For the Birds Radio Program: Luna Moths on Burntside Lake

Original Air Date: June 17, 1997

Many big moths that birds depend on are declining for all kinds of reasons, so Laura was thrilled to find three Luna Moths on Burntside Lake near the Boundary Waters.

Duration: 4′13″

Transcript

Last week, when I was teaching an Elderhostel on Burntside Lake, we found two luna moths resting on a cabin, and a little girl brought me another one she found on some steps. Despite our waving it up and down, it didn’t take wing, and when I set it on a fern, it didn’t even cling lethargically—it dropped limply to the ground beneath. We decided to let it die in peace and then give it to a school for display. A nighthawk would have loved to eat it, but once you’ve looked into a luna moth’s eyes, it’s impossible to feed it to even your favorite insectivorous bird.

Luna moths are among the most beautiful of all creatures, with huge, luscious green wings, delicate markings, intelligent eyes and feathered antennae, but the one useful thing they’re missing is any mouthparts at all. The moment they emerge from their cocoon, their days are numbered. They must find a mate and reproduce on the energy they still have stored from caterpillar days. The trick is to do what they must before a predator, or a person with a butterfly collection, can find them, and before their energy ebbs away.

I put the fragile creature on my table to admire while I wrote. It rested for a couple of hours, and then suddenly its wings started quivering. I thought it was in its death throes, but then figured out that it was working up its metabolism in order to fly away. When I set it on an outside stump, it quavered its wings a minute or two, and then flew away as quickly yet delicately as an angel. As with the other luna moths we saw, there was at least some hope that it found a mate and appropriate plants for its eggs.

When we moved to Duluth in 1981, moths by the dozens, from huge cecropias to tiny unidentifiable ones, collected on our window screens on June evenings. We slept to cricket music. June bugs crawled on the sidewalks and crunched under baby coach wheels.
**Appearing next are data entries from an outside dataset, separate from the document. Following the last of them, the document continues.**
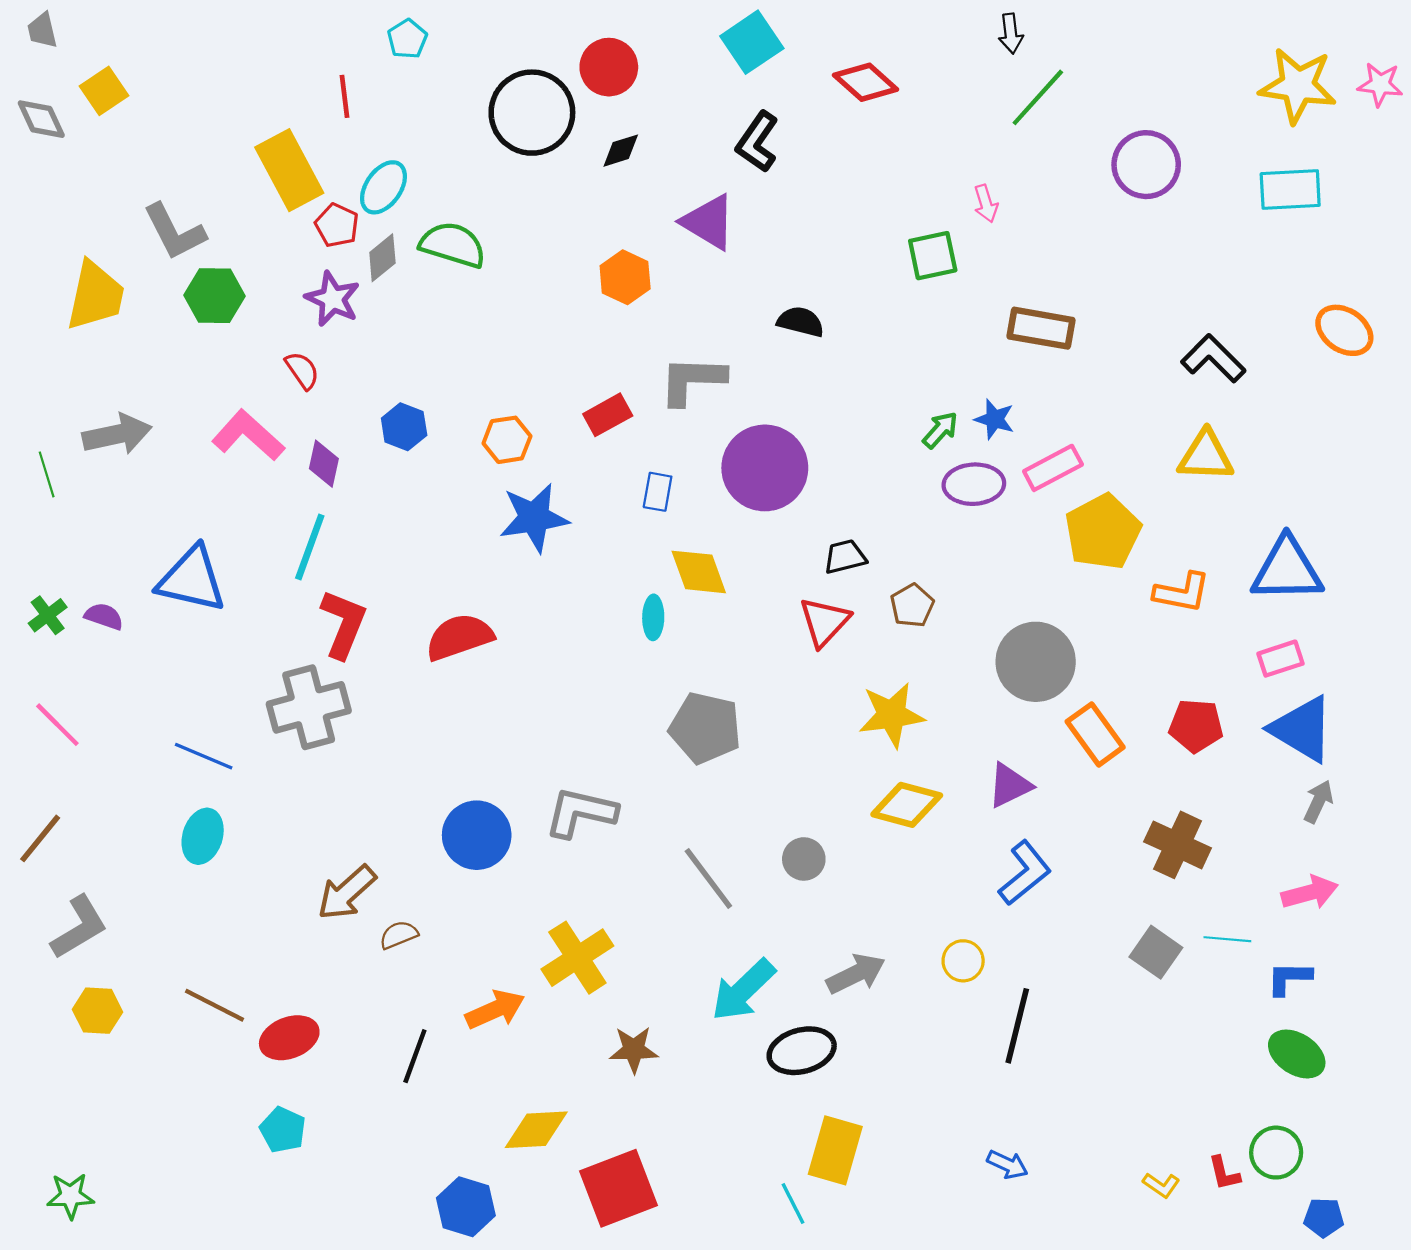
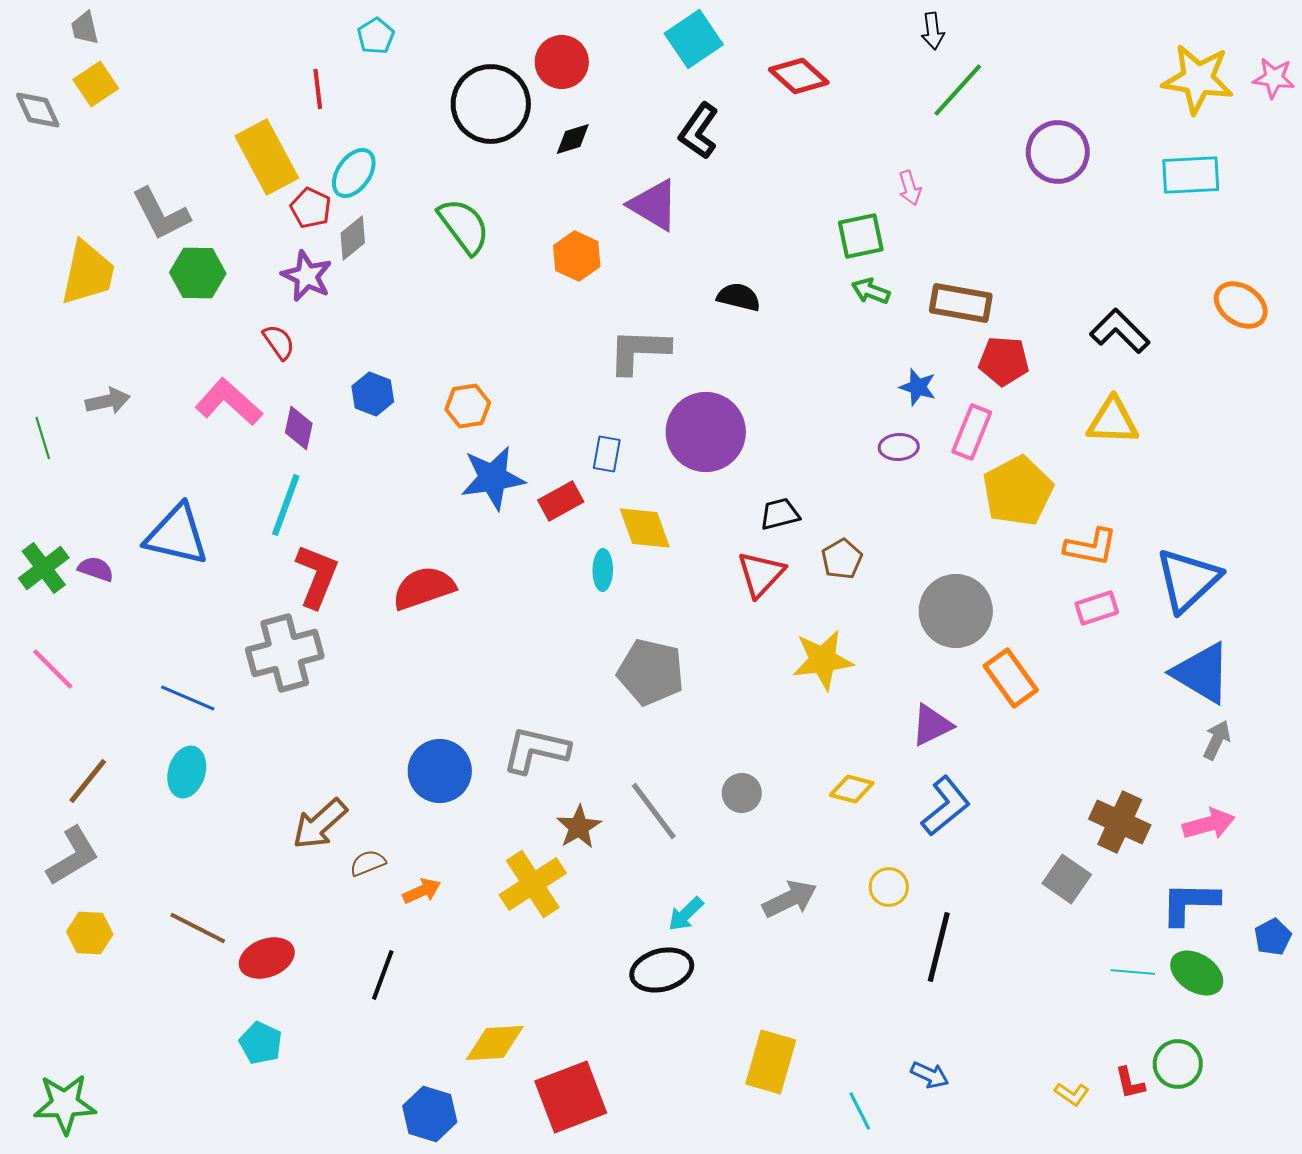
gray trapezoid: (42, 30) -> (85, 28), moved
green semicircle: (453, 245) -> (464, 226), moved, turned 36
red rectangle: (608, 415) -> (561, 501), moved
green arrow: (940, 430) -> (871, 291), moved, turned -111
gray arrow: (117, 434) -> (108, 401), size x0.7
pink rectangle: (1053, 468) -> (972, 432), turned -40
purple ellipse: (974, 484) -> (899, 447), size x0.7
blue triangle: (1287, 570) -> (1188, 580), moved, turned -42
green cross: (48, 615) -> (44, 568), size x1.4
pink rectangle: (1280, 659) -> (1097, 608), moved
red pentagon: (1196, 726) -> (1004, 361), moved
yellow diamond: (907, 805) -> (852, 789), moved, size x0.7
brown line: (40, 838) -> (88, 781), moved
brown cross: (1178, 845) -> (1120, 822), moved
cyan line: (1227, 939) -> (1133, 972), moved
blue L-shape: (1289, 978) -> (1190, 903), size x1.4
cyan arrow: (743, 990) -> (686, 914), size x0.6
orange arrow: (495, 1010) -> (422, 891), moved, size x0.7
brown star: (634, 1050) -> (579, 827), moved, turned -30
black ellipse: (802, 1051) -> (662, 970), moved
green star: (70, 1196) -> (65, 1104), size x1.4
cyan line: (793, 1203) -> (860, 1111), moved
blue pentagon: (1324, 1218) -> (1273, 937), moved, turned -30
Now, with quality bugs so much harder to find, the birds that depend on them for sustenance have vanished. The Tree Swallows in the neighborhood disappeared years ago. The flood of martins and swallows coursing overhead in May and August migrations have dwindled to a trickle. I used to sit out on the porch in early summer and listen to nighthawks and occasionally even Whip-poor-wills yelling of a June evening, but I haven’t heard them from my backyard in years.

Where did they go? Birds cannot live without food, and just about everything we humans do destroys their food. Lawn care companies apply herbicides and insecticides on lawns. These insecticides kill earthworms as well as insects, explaining why we have a fifth as many robins in my neighborhood as we did fifteen years ago. County and state highway departments apply roadside herbicides to maintain wide shoulders. Why should we pay the taxes necessary to chop down plants when it’s cheaper to poison them?

We run over insects and birds with our cars. I’ve never figured out how to avoid a tiger swallowtail when I’m cruising at 55 mph. By the time I can actually see it, it’s too late to brake or swerve. We add insecticides to ponds and lakes to eradicate mosquitoes without considering that wearing a net on the worst days may be a little smarter than poisoning the water that we, too, depend upon. We zap any moth survivors with bug lights. We’ve made our world inhospitable to all but the most generalized omnivores. The increase in crows, gulls, foxes, and raccoons in Duluth represents a loss of biomass in other, more specialized and more delicate species.

My little luna mother has survived despite these difficulties. I hope she hung in there long enough to keep her species going at least a little longer.